*** Block opens ***

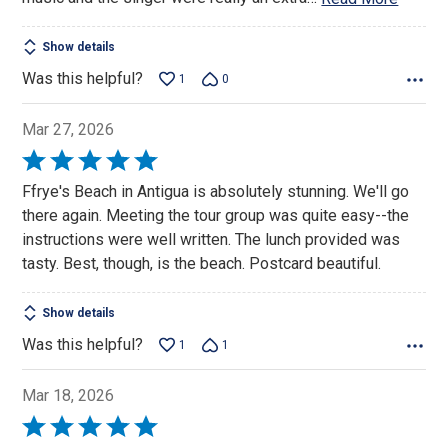
Show details
Was this helpful?
1
0
Mar 27, 2026
Rated
5
Ffrye's Beach in Antigua is absolutely stunning. We'll go
out
there again. Meeting the tour group was quite easy--the
of
instructions were well written. The lunch provided was
5
tasty. Best, though, is the beach. Postcard beautiful.
Show details
Was this helpful?
1
1
Mar 18, 2026
Rated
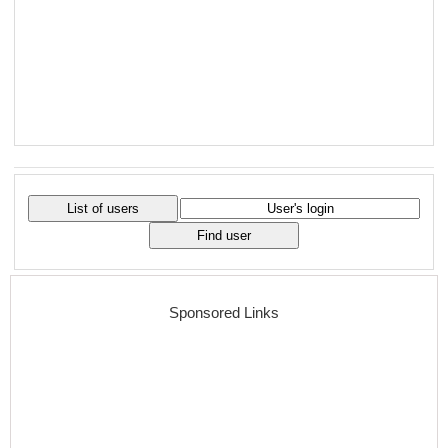
Sponsored Links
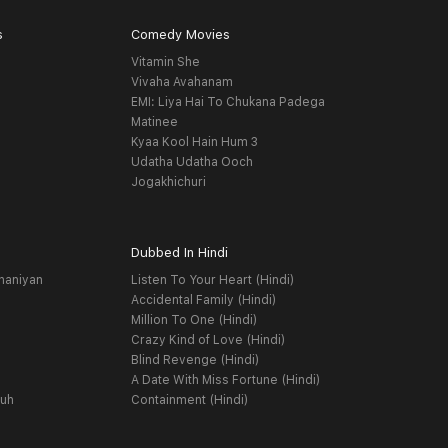
s
Comedy Movies
Vitamin She
Vivaha Avahanam
EMI: Liya Hai To Chukana Padega
Matinee
Kyaa Kool Hain Hum 3
Udatha Udatha Ooch
Jogakhichuri
Dubbed In Hindi
haniyan
Listen To Your Heart (Hindi)
Accidental Family (Hindi)
Million To One (Hindi)
Crazy Kind of Love (Hindi)
Blind Revenge (Hindi)
A Date With Miss Fortune (Hindi)
yuh
Containment (Hindi)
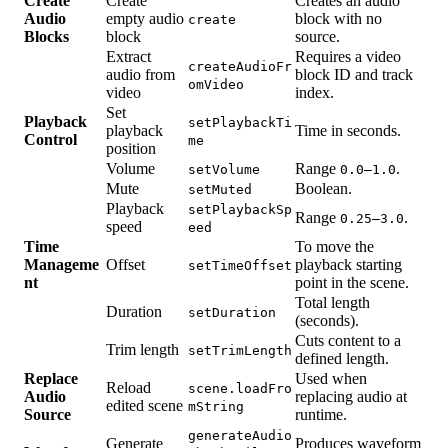
Create
Create
Creates an audio
Audio
empty audio
block with no
create
Blocks
block
source.
Extract
Requires a video
createAudioFr
audio from
block ID and track
omVideo
video
index.
Set
Playback
setPlaybackTi
playback
Time in seconds.
Control
me
position
Volume
Range
.
setVolume
0.0–1.0
Mute
Boolean.
setMuted
Playback
setPlaybackSp
Range
.
0.25–3.0
speed
eed
Time
To move the
Manageme
Offset
playback starting
setTimeOffset
nt
point in the scene.
Total length
Duration
setDuration
(seconds).
Cuts content to a
Trim length
setTrimLength
defined length.
Replace
Used when
Reload
scene.loadFro
Audio
replacing audio at
edited scene
mString
Source
runtime.
generateAudio
Generate
Produces waveform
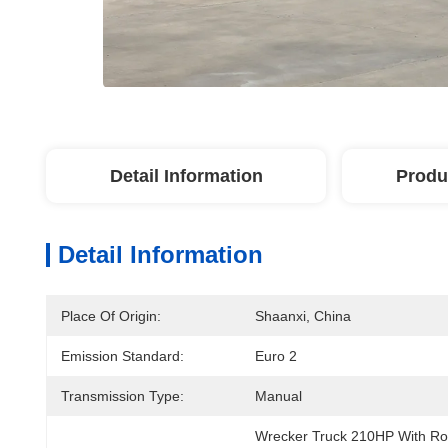
Detail Information
Produ
Detail Information
Place Of Origin:
Shaanxi, China
Emission Standard:
Euro 2
Transmission Type:
Manual
Wrecker Truck 210HP With Ro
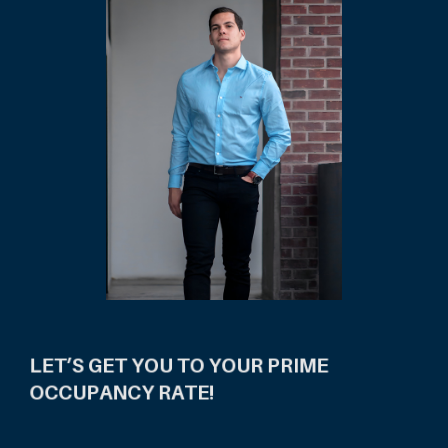
LET’S GET YOU TO YOUR PRIME
OCCUPANCY RATE!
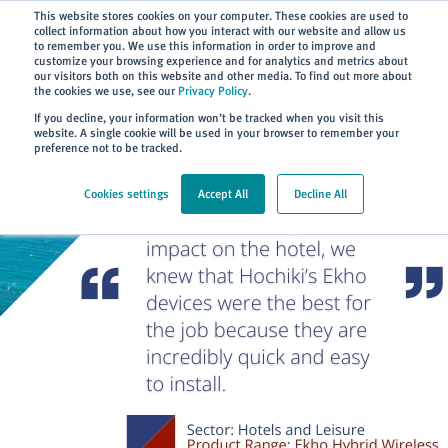
Subscribe
This website stores cookies on your computer. These cookies are used to
collect information about how you interact with our website and allow us
to remember you. We use this information in order to improve and
customize your browsing experience and for analytics and metrics about
our visitors both on this website and other media. To find out more about
the cookies we use, see our
Privacy Policy
.
Home
> About
> Case Studies
If you decline, your information won’t be tracked when you visit this
website. A single cookie will be used in your browser to remember your
preference not to be tracked.
Cookies settings
Accept All
Decline All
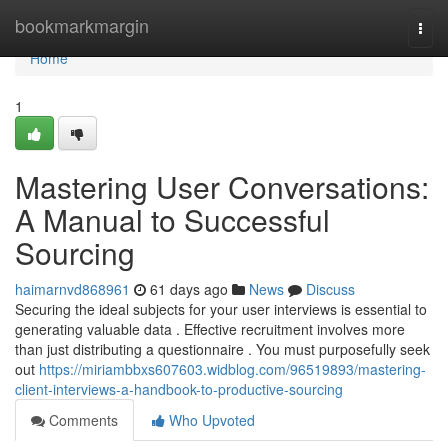
Home
bookmarkmargin
Togg
navi
Home
1
Mastering User Conversations:
A Manual to Successful
Sourcing
haimarnvd868961
61 days ago
News
Discuss
Securing the ideal subjects for your user interviews is essential to
generating valuable data . Effective recruitment involves more
than just distributing a questionnaire . You must purposefully seek
out
https://miriambbxs607603.widblog.com/96519893/mastering-
client-interviews-a-handbook-to-productive-sourcing
Comments
Who Upvoted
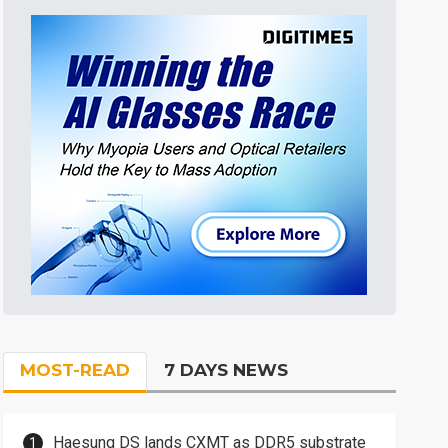
MOST-READ
7 DAYS NEWS
Haesung DS lands CXMT as DDR5 substrate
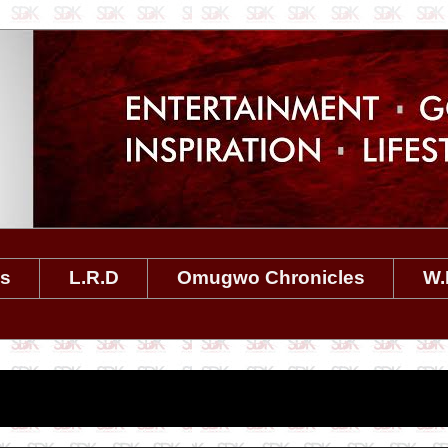
es
L.R.D
Omugwo Chronicles
W.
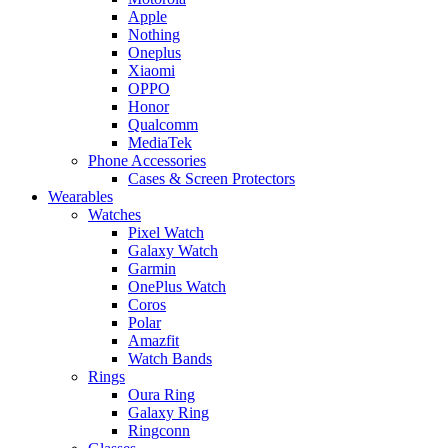
Apple
Nothing
Oneplus
Xiaomi
OPPO
Honor
Qualcomm
MediaTek
Phone Accessories
Cases & Screen Protectors
Wearables
Watches
Pixel Watch
Galaxy Watch
Garmin
OnePlus Watch
Coros
Polar
Amazfit
Watch Bands
Rings
Oura Ring
Galaxy Ring
Ringconn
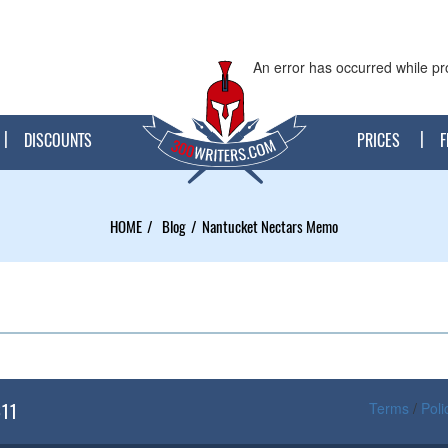
An error has occurred while pr
DISCOUNTS
PRICES
F
HOME
Blog
Nantucket Nectars Memo
611
Terms
/
Poli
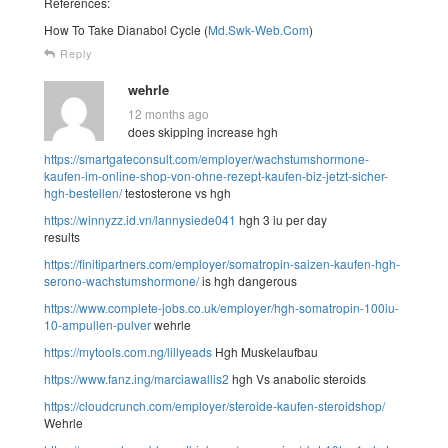
References:
How To Take Dianabol Cycle (
Md.Swk-Web.Com
)
Reply
wehrle
12 months ago
does skipping increase hgh
https://smartgateconsult.com/employer/wachstumshormone-
kaufen-im-online-shop-von-ohne-rezept-kaufen-biz-jetzt-sicher-
hgh-bestellen/
testosterone vs hgh
https://winnyzz.id.vn/lannysiede041
hgh 3 iu per day
results
https://finitipartners.com/employer/somatropin-saizen-kaufen-hgh-
serono-wachstumshormone/
is hgh dangerous
https://www.complete-jobs.co.uk/employer/hgh-somatropin-100iu-
10-ampullen-pulver
wehrle
https://mytools.com.ng/lillyeads
Hgh Muskelaufbau
https://www.fanz.ing/marciawallis2
hgh Vs anabolic steroids
https://cloudcrunch.com/employer/steroide-kaufen-steroidshop/
Wehrle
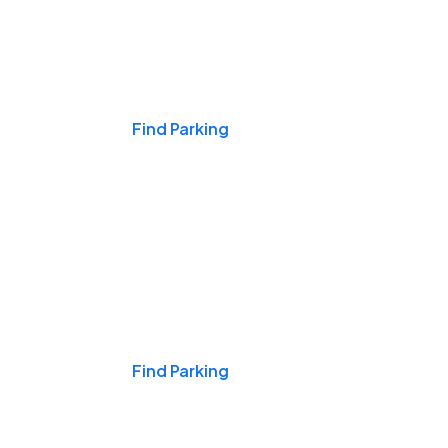
Events & Games
Find Parking
Nights & Weekends
Find Parking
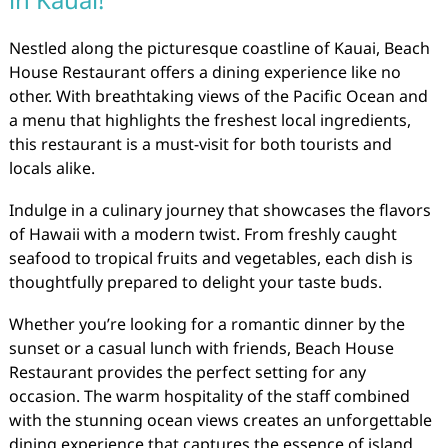
Nestled along the picturesque coastline of Kauai, Beach
House Restaurant offers a dining experience like no
other. With breathtaking views of the Pacific Ocean and
a menu that highlights the freshest local ingredients,
this restaurant is a must-visit for both tourists and
locals alike.
Indulge in a culinary journey that showcases the flavors
of Hawaii with a modern twist. From freshly caught
seafood to tropical fruits and vegetables, each dish is
thoughtfully prepared to delight your taste buds.
Whether you’re looking for a romantic dinner by the
sunset or a casual lunch with friends, Beach House
Restaurant provides the perfect setting for any
occasion. The warm hospitality of the staff combined
with the stunning ocean views creates an unforgettable
dining experience that captures the essence of island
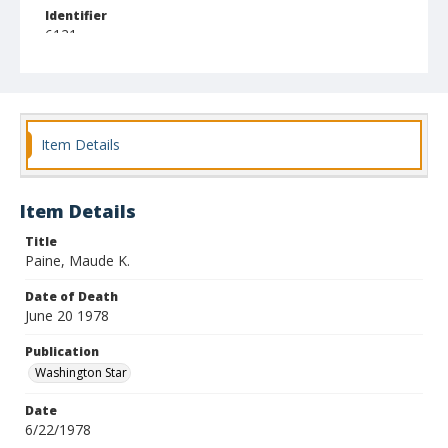
Identifier
6121
Item Details
Item Details
Title
Paine, Maude K.
Date of Death
June 20 1978
Publication
Washington Star
Date
6/22/1978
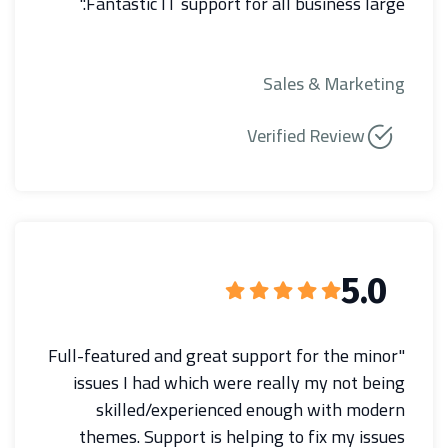
Fantastic IT support for all business large."
Sales & Marketing
Verified Review
5.0
"Full-featured and great support for the minor
issues I had which were really my not being
skilled/experienced enough with modern
themes. Support is helping to fix my issues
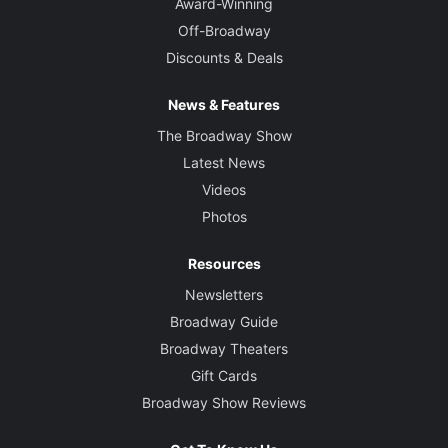
Award-Winning
Off-Broadway
Discounts & Deals
News & Features
The Broadway Show
Latest News
Videos
Photos
Resources
Newsletters
Broadway Guide
Broadway Theaters
Gift Cards
Broadway Show Reviews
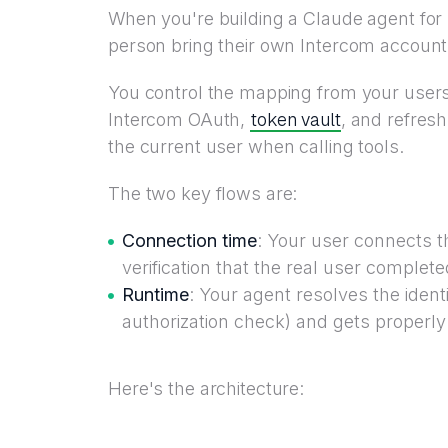
When you're building a Claude agent for m
person bring their own Intercom account 
You control the mapping from your users t
token vault
Intercom OAuth,
, and refresh
the current user when calling tools.
The two key flows are:
Connection time
: Your user connects t
verification that the real user complet
Runtime
: Your agent resolves the identi
authorization check) and gets properly
Here's the architecture:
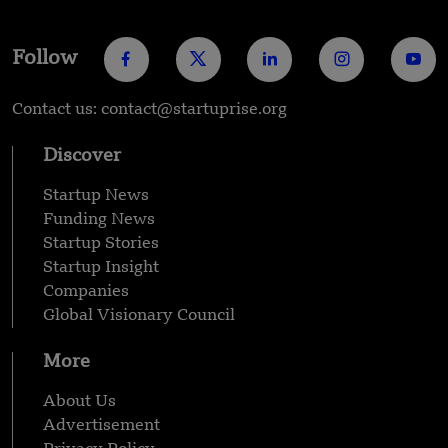
Follow
Contact us: contact@startuprise.org
Discover
Startup News
Funding News
Startup Stories
Startup Insight
Companies
Global Visionary Council
More
About Us
Advertisement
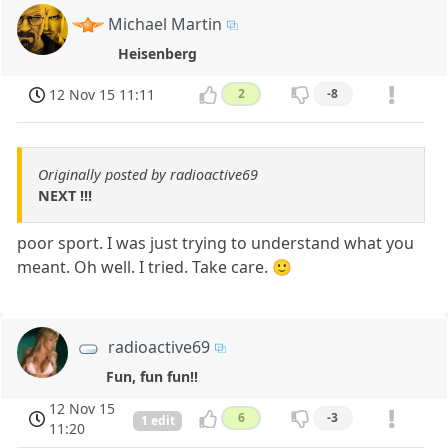
Michael Martin
Heisenberg
12 Nov 15 11:11
2
-8
Originally posted by radioactive69
NEXT !!!
poor sport. I was just trying to understand what you
meant. Oh well. I tried. Take care. 🙂
radioactive69
Fun, fun fun!!
12 Nov 15
6
-3
1 edit
11:20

*** Block closes ***

Return the material from above in full, exactly as written, with the pictures omitted.

# RESULT BELOW:
Show details
Was this helpful?
1
0
Mar 27, 2026
Rated
5
Ffrye's Beach in Antigua is absolutely stunning. We'll go
out
there again. Meeting the tour group was quite easy--the
of
instructions were well written. The lunch provided was
5
tasty. Best, though, is the beach. Postcard beautiful.
Show details
Was this helpful?
1
1
Mar 18, 2026
Rated
Sponsored Links
s
Comedy Movies
Vitamin She
Vivaha Avahanam
EMI: Liya Hai To Chukana Padega
Matinee
Kyaa Kool Hain Hum 3
Udatha Udatha Ooch
Jogakhichuri
Dubbed In Hindi
haniyan
Listen To Your Heart (Hindi)
Accidental Family (Hindi)
Million To One (Hindi)
Crazy Kind of Love (Hindi)
Blind Revenge (Hindi)
A Date With Miss Fortune (Hindi)
yuh
Containment (Hindi)
Create
Create
Creates an audio
Audio
empty audio
block with no
create
Blocks
block
source.
Extract
Requires a video
createAudioFr
audio from
block ID and track
omVideo
video
index.
Set
Playback
setPlaybackTi
playback
Time in seconds.
Control
me
position
Volume
Range
.
setVolume
0.0–1.0
Mute
Boolean.
setMuted
Playback
setPlaybackSp
Range
.
0.25–3.0
speed
eed
Time
To move the
Manageme
Offset
playback starting
setTimeOffset
nt
point in the scene.
Total length
Duration
setDuration
(seconds).
Cuts content to a
Trim length
setTrimLength
defined length.
Replace
Used when
Reload
scene.loadFro
Audio
replacing audio at
edited scene
mString
Source
runtime.
generateAudio
Generate
Produces waveform
Detail Information
Produ
Detail Information
Place Of Origin:
Shaanxi, China
Emission Standard:
Euro 2
Transmission Type:
Manual
Wrecker Truck 210HP With Ro
LET’S GET YOU TO YOUR PRIME
OCCUPANCY RATE!
Subscribe
This website stores cookies on your computer. These cookies are used to
collect information about how you interact with our website and allow us
to remember you. We use this information in order to improve and
customize your browsing experience and for analytics and metrics about
our visitors both on this website and other media. To find out more about
the cookies we use, see our
Privacy Policy
.
Home
> About
> Case Studies
If you decline, your information won’t be tracked when you visit this
website. A single cookie will be used in your browser to remember your
preference not to be tracked.
Cookies settings
Accept All
Decline All
Home
bookmarkmargin
Togg
navi
Home
1
Mastering User Conversations:
A Manual to Successful
Sourcing
haimarnvd868961
61 days ago
News
Discuss
Securing the ideal subjects for your user interviews is essential to
generating valuable data . Effective recruitment involves more
than just distributing a questionnaire . You must purposefully seek
out
https://miriambbxs607603.widblog.com/96519893/mastering-
client-interviews-a-handbook-to-productive-sourcing
Comments
Who Upvoted
MOST-READ
7 DAYS NEWS
Haesung DS lands CXMT as DDR5 substrate
es
L.R.D
Omugwo Chronicles
W.
Apple
Nothing
Oneplus
Xiaomi
OPPO
Honor
Qualcomm
MediaTek
Phone Accessories
Cases & Screen Protectors
Wearables
Watches
Pixel Watch
Galaxy Watch
Garmin
OnePlus Watch
Coros
Polar
Amazfit
Watch Bands
Rings
Oura Ring
Galaxy Ring
Ringconn
An error has occurred while pr
DISCOUNTS
PRICES
F
HOME
Blog
Nantucket Nectars Memo
611
Terms
/
Poli
References:
How To Take Dianabol Cycle (
Md.Swk-Web.Com
)
Reply
wehrle
12 months ago
does skipping increase hgh
https://smartgateconsult.com/employer/wachstumshormone-
kaufen-im-online-shop-von-ohne-rezept-kaufen-biz-jetzt-sicher-
hgh-bestellen/
testosterone vs hgh
https://winnyzz.id.vn/lannysiede041
hgh 3 iu per day
results
https://finitipartners.com/employer/somatropin-saizen-kaufen-hgh-
serono-wachstumshormone/
is hgh dangerous
https://www.complete-jobs.co.uk/employer/hgh-somatropin-100iu-
10-ampullen-pulver
wehrle
https://mytools.com.ng/lillyeads
Hgh Muskelaufbau
https://www.fanz.ing/marciawallis2
hgh Vs anabolic steroids
https://cloudcrunch.com/employer/steroide-kaufen-steroidshop/
Wehrle
Events & Games
Find Parking
Nights & Weekends
Find Parking
Nestled along the picturesque coastline of Kauai, Beach
House Restaurant offers a dining experience like no
other. With breathtaking views of the Pacific Ocean and
a menu that highlights the freshest local ingredients,
this restaurant is a must-visit for both tourists and
locals alike.
Indulge in a culinary journey that showcases the flavors
of Hawaii with a modern twist. From freshly caught
seafood to tropical fruits and vegetables, each dish is
thoughtfully prepared to delight your taste buds.
Whether you’re looking for a romantic dinner by the
sunset or a casual lunch with friends, Beach House
Restaurant provides the perfect setting for any
occasion. The warm hospitality of the staff combined
with the stunning ocean views creates an unforgettable
dining experience that captures the essence of island
Identifier
6121
Item Details
Item Details
Title
Paine, Maude K.
Date of Death
June 20 1978
Publication
Washington Star
Date
6/22/1978
Fantastic IT support for all business large."
Sales & Marketing
Verified Review
5.0
"Full-featured and great support for the minor
issues I had which were really my not being
skilled/experienced enough with modern
themes. Support is helping to fix my issues
Award-Winning
Off-Broadway
Discounts & Deals
News & Features
The Broadway Show
Latest News
Videos
Photos
Resources
Newsletters
Broadway Guide
Broadway Theaters
Gift Cards
Broadway Show Reviews
When you're building a Claude agent for m
person bring their own Intercom account 
You control the mapping from your users t
token vault
Intercom OAuth,
, and refresh
the current user when calling tools.
The two key flows are:
Connection time
: Your user connects t
verification that the real user complet
Runtime
: Your agent resolves the identi
authorization check) and gets properly
Here's the architecture:
Follow
Contact us: contact@startuprise.org
Discover
Startup News
Funding News
Startup Stories
Startup Insight
Companies
Global Visionary Council
More
About Us
Advertisement
Michael Martin
Heisenberg
12 Nov 15 11:11
2
-8
Originally posted by radioactive69
NEXT !!!
poor sport. I was just trying to understand what you
meant. Oh well. I tried. Take care. 🙂
radioactive69
Fun, fun fun!!
12 Nov 15
6
-3
1 edit
11:20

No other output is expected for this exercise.